**Problem details**
Exact copies of the lines below are the goal; any images in them are dropped.

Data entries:

◆ ◆ ◆ ◆ ◆ ◆ ◆

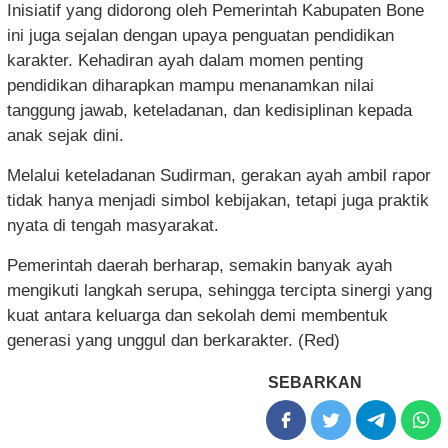
Inisiatif yang didorong oleh Pemerintah Kabupaten Bone
ini juga sejalan dengan upaya penguatan pendidikan
karakter. Kehadiran ayah dalam momen penting
pendidikan diharapkan mampu menanamkan nilai
tanggung jawab, keteladanan, dan kedisiplinan kepada
anak sejak dini.
Melalui keteladanan Sudirman, gerakan ayah ambil rapor
tidak hanya menjadi simbol kebijakan, tetapi juga praktik
nyata di tengah masyarakat.
Pemerintah daerah berharap, semakin banyak ayah
mengikuti langkah serupa, sehingga tercipta sinergi yang
kuat antara keluarga dan sekolah demi membentuk
generasi yang unggul dan berkarakter. (Red)
SEBARKAN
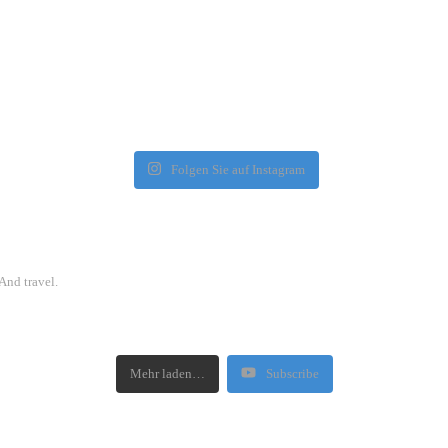
Folgen Sie auf Instagram
And travel.
Mehr laden…
Subscribe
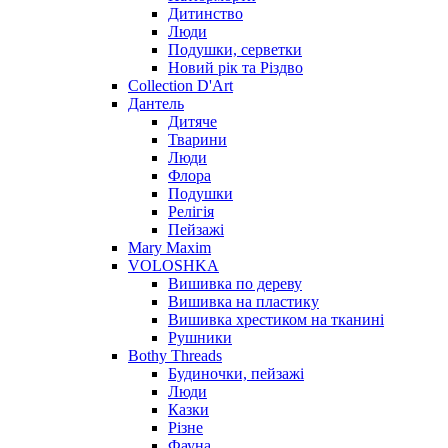
Дитинство
Люди
Подушки, серветки
Новий рік та Різдво
Collection D'Art
Дантель
Дитяче
Тварини
Люди
Флора
Подушки
Релігія
Пейзажі
Mary Maxim
VOLOSHKA
Вишивка по дереву
Вишивка на пластику
Вишивка хрестиком на тканині
Рушники
Bothy Threads
Будиночки, пейзажі
Люди
Казки
Різне
Фауна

◆ ◆ ◆ ◆ ◆ ◆ ◆

**Your solution**
Inisiatif yang didorong oleh Pemerintah Kabupaten Bone
ini juga sejalan dengan upaya penguatan pendidikan
karakter. Kehadiran ayah dalam momen penting
pendidikan diharapkan mampu menanamkan nilai
tanggung jawab, keteladanan, dan kedisiplinan kepada
anak sejak dini.
Melalui keteladanan Sudirman, gerakan ayah ambil rapor
tidak hanya menjadi simbol kebijakan, tetapi juga praktik
nyata di tengah masyarakat.
Pemerintah daerah berharap, semakin banyak ayah
mengikuti langkah serupa, sehingga tercipta sinergi yang
kuat antara keluarga dan sekolah demi membentuk
generasi yang unggul dan berkarakter. (Red)
SEBARKAN
Folgen Sie auf Instagram
And travel.
Mehr laden…
Subscribe
Дитинство
Люди
Подушки, серветки
Новий рік та Різдво
Collection D'Art
Дантель
Дитяче
Тварини
Люди
Флора
Подушки
Релігія
Пейзажі
Mary Maxim
VOLOSHKA
Вишивка по дереву
Вишивка на пластику
Вишивка хрестиком на тканині
Рушники
Bothy Threads
Будиночки, пейзажі
Люди
Казки
Різне
Фауна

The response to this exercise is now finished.